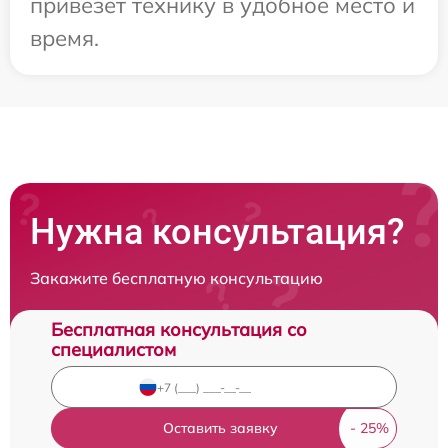
привезет технику в удобное место и
время.
Нужна консультация?
Закажите бесплатную консультацию
Бесплатная консультация со
специалистом
Оставить заявку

##############################

Task requirements: The entries above are to be reproduced exactly, with the pictures dropped.

Solution for this problem:
привезет технику в удобное место и
время.
Нужна консультация?
Закажите бесплатную консультацию
Бесплатная консультация со
специалистом
Оставить заявку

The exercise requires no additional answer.